Пока мы разворачивались, чтобы лететь к Москве, я отправился на прогулку. С чистой совестью называю осмотр прогулкой, потому что во время полета осмотрел одиннадцать основных отсеков, связанных между собой автоматической телефонной связью. Мало этого, телефонную связь дублировала система пневматической почты, обеспечивая возможность передавать еще и письменные распоряжения. Самолет потрясал своей величиной – помещения располагались не только внутри фюзеляжа, но и в крыльях. Я осмелился войти в коридор левого крыла и стал открывать одну за другой двери, выходящие в него. За дверями открывались комнатки, потом помещения для моторов, каждый мотор был изолирован от других. Меня догнал инженер и показал электростанцию. Электростанция снабжала током не только радиотелефон, громкоговоритель и взлетное устройство, но еще и восемьдесят осветительных точек, общей мощностью двенадцать тысяч ватт.

Я осматривал самолет уже четверть часа, погрузившись в его нутро, словно в трюм миноносца, и мне все время светил электрический свет. Я купался в неутомимом и победительном пении моторов. Навстречу мне попались телефонисты, я заметил, что есть помещения с кроватями, видел механиков в синих брезентовых костюмах. Но больше всего я изумился, когда обнаружил небольшой кабинет и в нем юную машинистку, которая печатала на машинке…

Но вот мне снова светит дневной свет. Москва медленно разворачивается под крылом. Бортовой командир, сидя в уголке салона, передает по телефону уж не знаю какие там распоряжения своим пилотам. С радиопоста по пневматической почте ему поступают сообщения. Все вместе создает ощущение сложного механизма, сложно организованной жизни, какой у меня в полете никогда не было.

Я уселся поглубже в кресло и закрыл глаза. Через спинку кресла до меня доходили послания восьми моторов. Я чувствовал, как струится по моему телу живая горячая вибрация. Мысленно видел перед собой электростанцию, снабжающую все вокруг светом, вспоминал отсеки с моторами, жаркие, словно печи. И снова открыл глаза.

В широкое окно салона проникал голубой свет, а я будто занял место на террасе дорогой гостиницы и сверху озирал землю. Привычное устройство тяжелого аппарата, в котором кабина пилота, бортовое оборудование и пассажирский салон составляют целое, в этом самолете отсутствовало. Отдельно салон управления, отдельно холл, где можно отдыхать, мечтать…

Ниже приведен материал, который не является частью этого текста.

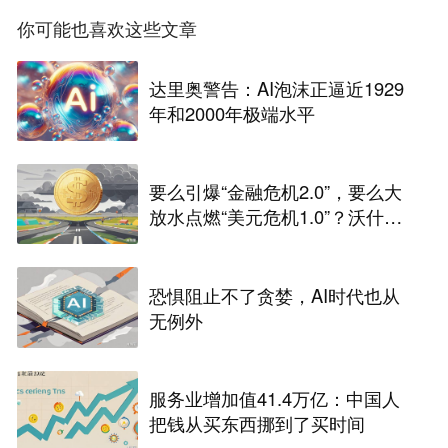
你可能也喜欢这些文章
达里奥警告：AI泡沫正逼近1929
年和2000年极端水平
要么引爆“金融危机2.0”，要么大
放水点燃“美元危机1.0”？沃什面
前只有两条路
恐惧阻止不了贪婪，AI时代也从
无例外
服务业增加值41.4万亿：中国人
把钱从买东西挪到了买时间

Назавтра самолета «Максим Горький» не стало. Его гибель переживается здесь как общенародное горе. Советский Союз потерял не только выдающегося пилота Журова и десять членов его экипажа, не только тридцать пять пассажиров, работников конструкторского бюро ЦАГИ, для которых полет был наградой за отличную работу, Советский Союз потерял великолепное подтверждение жизненности его юной индустрии.

Я говорил с людьми, работающими в области авиации, и мне показалось, что их хоть немного, но утешает то, что причиной гибели гиганта была нелепая случайность. Драма произошла не из-за ошибки в расчетах инженеров, не из-за неопытности или неумелости рабочих, не от просчета экипажа. Во время уверенного спокойного полета «Максима Горького» его траекторию, прямую, как выстрел, пересек истребитель.

Удивительная вечеринка с мадемуазель Ксавье и десятью чуточку пьяными старушками, оплакивающими свои двадцать лет…

Убедившись, что это и есть дом номер тридцать, я останавливаюсь перед большим унылым зданием. Сквозь подворотню виден длинный ряд дворов и построек. Вход в Сальпетриер[46], и тот не выглядит тоскливей. Такие муравейники – умирающая часть Москвы, в конце концов, их разрушат и возведут на их месте высокие белые дома.